===== DATA =====
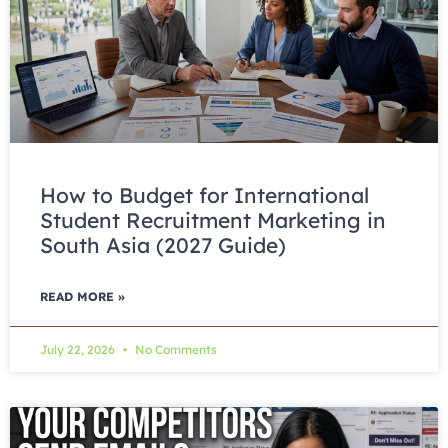
How to Budget for International
Student Recruitment Marketing in
South Asia (2027 Guide)
READ MORE »
July 22, 2026
No Comments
=====
(TO DO) Omit the pictures and write out the remaining data exactly.

(WRITTEN ANSWER)
How to Budget for International
Student Recruitment Marketing in
South Asia (2027 Guide)
READ MORE »
July 22, 2026
No Comments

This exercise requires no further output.